Evelyne Josse : Avant de parler d’hypnose, je voudrais dire que d’après les études, la perception d’un soutien de qualité constitue l’aide la plus précieuse pour les personnes en deuil. La famille et les amis intimes comptent généralement beaucoup. Toutefois, ils peuvent être absents, défaillants ou pris par leur propre souffrance lorsqu’ils sont eux aussi concernés par le décès. Le thérapeute devient alors une figure essentielle du réseau de soutien.

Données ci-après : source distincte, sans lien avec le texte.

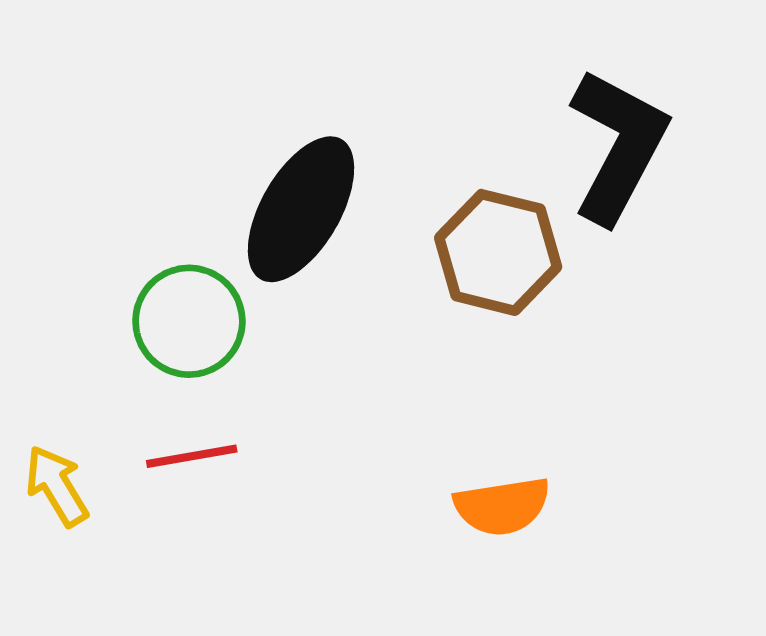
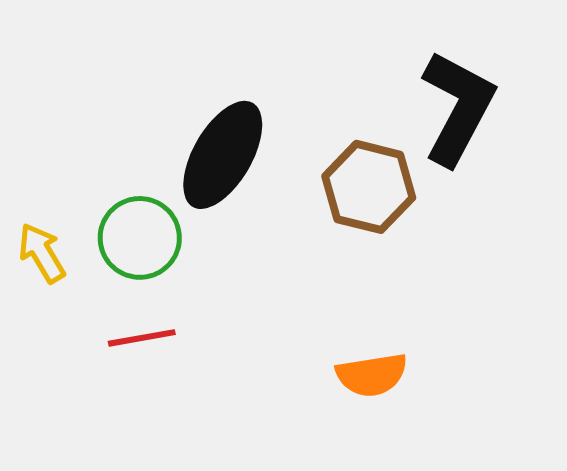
yellow arrow: (57, 486) -> (42, 253), moved

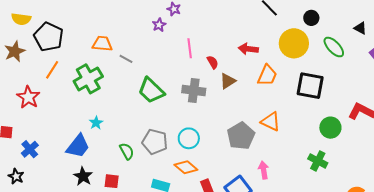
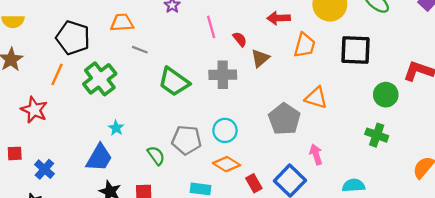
black pentagon: (49, 37) -> (73, 38), moved
orange trapezoid: (102, 44) -> (122, 23), moved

En ce qui concerne l’hypnose, on utilise des histoires thérapeutiques, des tâches thérapeutiques, des techniques d’ancrage et d’autres techniques encore ainsi que la communication induite avec les défunts.

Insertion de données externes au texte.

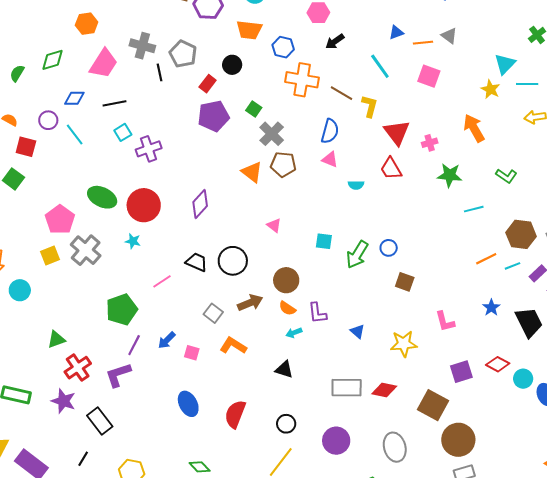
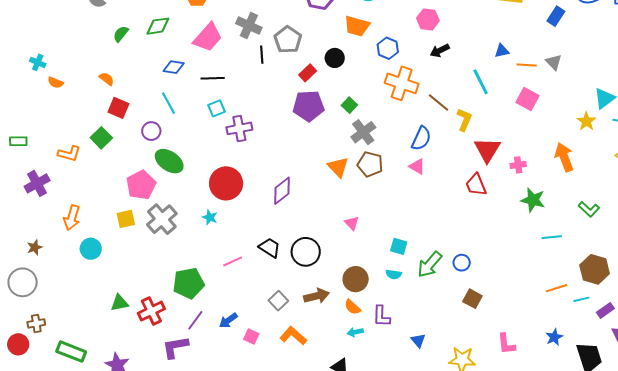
purple circle: (48, 120) -> (151, 131), moved
cyan semicircle: (356, 185) -> (394, 274), moved
green ellipse: (102, 197) -> (169, 161), moved
red cross: (78, 368) -> (151, 311), moved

Certaines personnes souhaitent entrer en contact avec leur défunt : est-ce aidant ou limitant dans le processus de deuil ?

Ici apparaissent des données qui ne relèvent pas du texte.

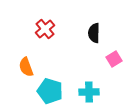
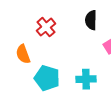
red cross: (45, 29) -> (46, 27), moved

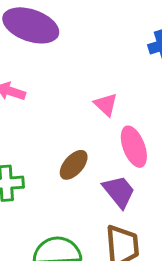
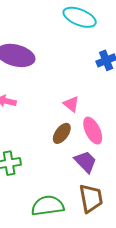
brown ellipse: (74, 165) -> (62, 133), moved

Evelyne Josse : Avant de parler de la communication induite avec les défunts, je voudrais dire un petit mot sur l’impression qu’éprouvent de nombreux endeuillés d’avoir un contact spontané avec leur défunt. C’est une expérience commune. Ce phénomène est universel, indépendant de la culture, de la religion, du sexe, de l’âge ou de l’éducation. Selon les études, entre 25 et 42% des Américains pensent avoir été contactés par un proche décédé. Ce pourcentage atteint entre 50 et 67% pour les personnes veuves et grimpe à 75% pour les parents d’enfants décédés. Le contact peut survenir à tout moment, avant, pendant, juste après ou longtemps après le décès, tant lorsque l’endeuillé traverse une phase difficile que lorsqu’il va bien. Les endeuillés, totalement critiques quant à la réalité de la perception expérimentée, savent que ce type de témoignage soulève souvent l’incrédulité dans notre société rationnelle, scientifique et matérialiste. Ils ne s’en ouvrent donc pas à n’importe qui. La foultitude de témoignages émanant de personnes saines d’esprit ne permet plus de nier l’existence de ces phénomènes, aujourd’hui largement étudiés. Les scientifiques les plus prudents parlent de VSCD, vécu subjectif de contact avec un défunt, mais d’autres n’hésitent plus à parler de CAD, communication avec les défunts.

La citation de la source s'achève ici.